Description of the task:
Leave out the pictures and retype, exactly, the lines below from the line with "benéfica em alguns casos? Afinal, ela" up to and including the line with "wskazać potencjalne ryzyka", nothing more.

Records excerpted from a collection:
....

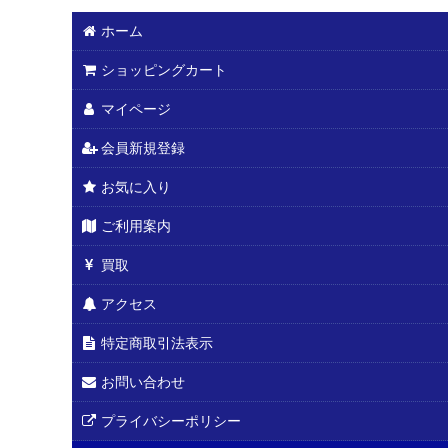
ホーム
ショッピングカート
マイページ
会員新規登録
お気に入り
ご利用案内
買取
アクセス
特定商取引法表示
お問い合わせ
プライバシーポリシー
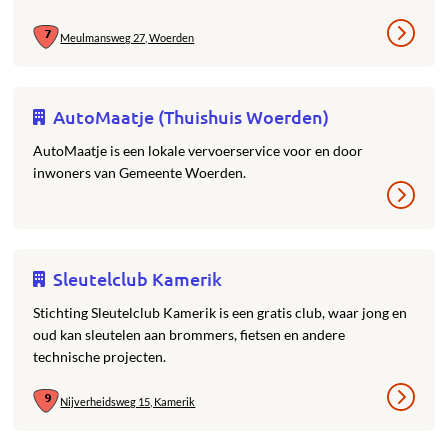
Meulmansweg 27, Woerden
AutoMaatje (Thuishuis Woerden)
AutoMaatje is een lokale vervoerservice voor en door
inwoners van Gemeente Woerden.
Sleutelclub Kamerik
Stichting Sleutelclub Kamerik is een gratis club, waar jong en
oud kan sleutelen aan brommers, fietsen en andere
technische projecten.
Nijverheidsweg 15, Kamerik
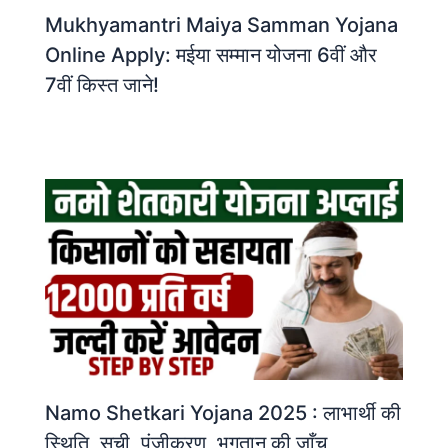
Mukhyamantri Maiya Samman Yojana
Online Apply: मईया सम्मान योजना 6वीं और
7वीं किस्त जाने!
Namo Shetkari Yojana 2025 : लाभार्थी की
स्थिति, सूची, पंजीकरण, भुगतान की जाँच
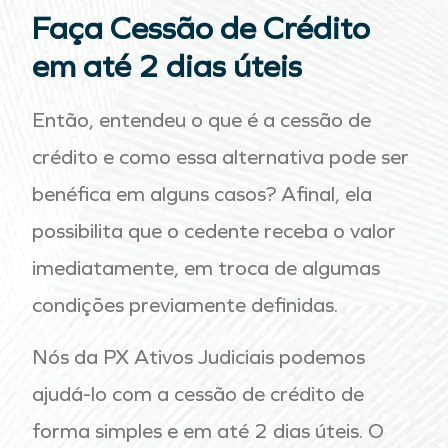
Faça Cessão de Crédito
em até 2 dias úteis
Então, entendeu o que é a cessão de
crédito e como essa alternativa pode ser
benéfica em alguns casos? Afinal, ela
possibilita que o cedente receba o valor
imediatamente, em troca de algumas
condições previamente definidas.
Nós da PX Ativos Judiciais podemos
ajudá-lo com a cessão de crédito de
forma simples e em até 2 dias úteis
. O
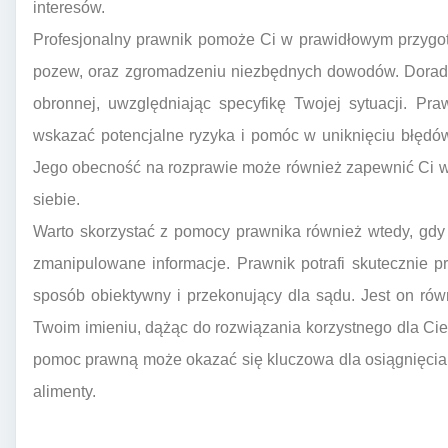
interesów.
Profesjonalny prawnik pomoże Ci w prawidłowym przygo
pozew, oraz zgromadzeniu niezbędnych dowodów. Doradzi 
obronnej, uwzględniając specyfikę Twojej sytuacji. Pr
wskazać potencjalne ryzyka i pomóc w uniknięciu błędów
Jego obecność na rozprawie może również zapewnić Ci w
siebie.
Warto skorzystać z pomocy prawnika również wtedy, gdy
zmanipulowane informacje. Prawnik potrafi skutecznie pr
sposób obiektywny i przekonujący dla sądu. Jest on ró
Twoim imieniu, dążąc do rozwiązania korzystnego dla Cieb
pomoc prawną może okazać się kluczowa dla osiągnięcia 
alimenty.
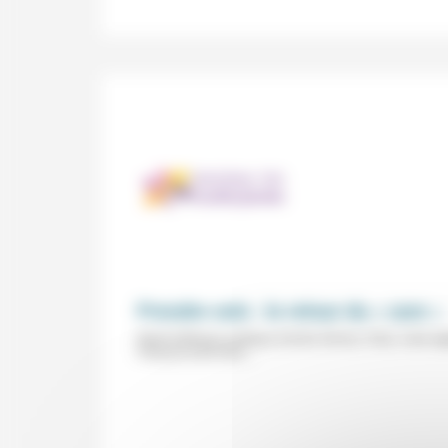
Prendre soin : le retour du « care »
Mardi d'éthique publique (Centre Sèvres, Paris, mais ég
François Euvé avec...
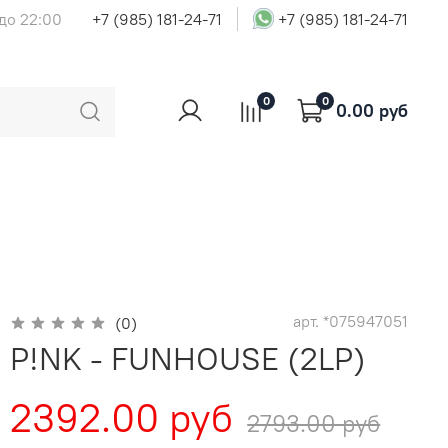
 до 22:00
+7 (985) 181-24-71
+7 (985) 181-24-71
0
0
0.00 руб
арт.
*075947051
(0)
P!NK - FUNHOUSE (2LP)
2392.00 руб
2793.00 руб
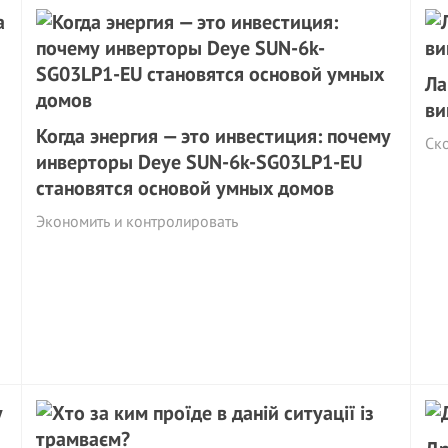
Ла
ви
Когда энергия — это инвестиция: почему
Ско
инверторы Deye SUN-6k-SG03LP1-EU
становятся основой умных домов
Экономить и контролировать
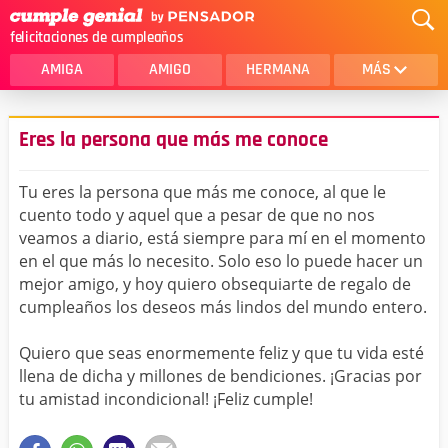
felicitaciones de cumpleaños
AMIGA
AMIGO
HERMANA
MÁS
MAMA
AMOR
Eres la persona que más me conoce
CRISTIANOS
PRIMA
Tu eres la persona que más me conoce, al que le
SOBRINA
HIJA
cuento todo y aquel que a pesar de que no nos
veamos a diario, está siempre para mí en el momento
HERMANO
HIJO
en el que más lo necesito. Solo eso lo puede hacer un
NOVIA
ESPOSO
mejor amigo, y hoy quiero obsequiarte de regalo de
cumpleaños los deseos más lindos del mundo entero.
PAPA
HOMBRE
Quiero que seas enormemente feliz y que tu vida esté
TIA
CUÑADA
llena de dicha y millones de bendiciones. ¡Gracias por
tu amistad incondicional! ¡Feliz cumple!
ALGUIEN ESPECIAL
PRIMO
TODAS LAS CATEGORÍAS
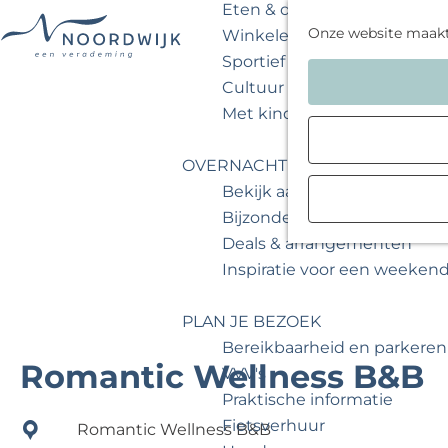
Eten & drinken
Onze website maak
Winkelen
Sportief & actief
G
Cultuur & musea
a
Met kinderen
n
a
OVERNACHTEN
a
Bekijk aanbod
r
Bijzonder overnachten
d
Deals & arrangementen
e
Inspiratie voor een weeken
h
o
PLAN JE BEZOEK
m
Bereikbaarheid en parkeren
e
Romantic Wellness B&B
VVV's
p
Praktische informatie
a
Fietsverhuur
Romantic Wellness B&B
g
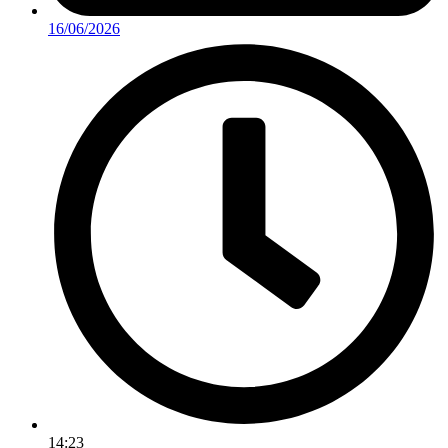
16/06/2026
14:23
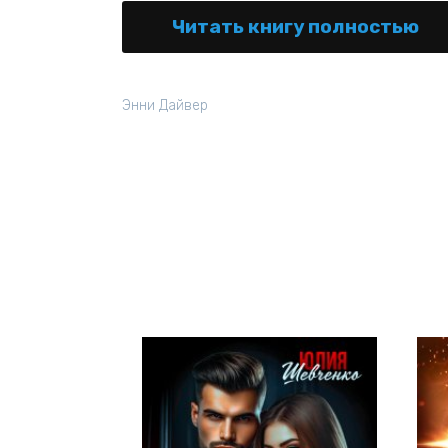
Читать книгу полностью
Энни Дайвер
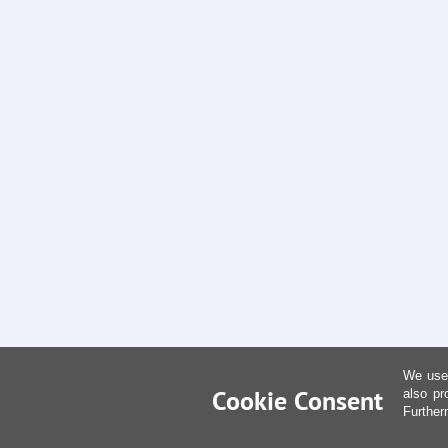
We use 
Cookie Consent
also pr
Further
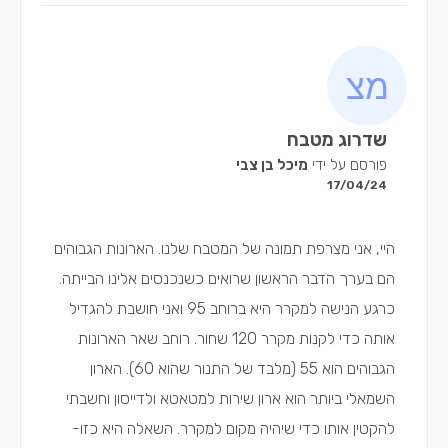
שדרוג מטבח
פורסם על ידי
מיכל בן צבי
17/04/24
היי, אני מצרפת תמונה של המטבח שלנו. הארונות הגבוהים
הם בערך הדבר הראשון שרואים כשנכנסים אלינו הבייתה.
כרגע הנישה למקרר היא ברוחב 95 ואני חושבת להגדיל
אותה כדי לקנות מקרר 120 שחור. רוחב שאר הארונות
הגבוהים הוא 55 (מלבד של התנור שהוא 60). הארון
השמאלי ביותר הוא ארון שירות למטאטא ולדייסון וחשבתי
להקטין אותו כדי שיהיה מקום למקרר. השאלה היא כזו-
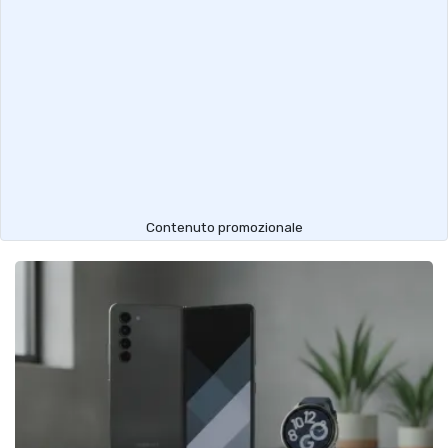
Contenuto promozionale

....

Written reply:
benéfica em alguns casos? Afinal, ela
possibilita que o cedente receba o valor
imediatamente, em troca de algumas
condições previamente definidas.
Nós da PX Ativos Judiciais podemos
ajudá-lo com a cessão de crédito de
forma simples e em até 2 dias úteis
. O
interesów.
Profesjonalny prawnik pomoże Ci w prawidłowym przygo
pozew, oraz zgromadzeniu niezbędnych dowodów. Doradzi 
obronnej, uwzględniając specyfikę Twojej sytuacji. Pr
wskazać potencjalne ryzyka i pomóc w uniknięciu błędów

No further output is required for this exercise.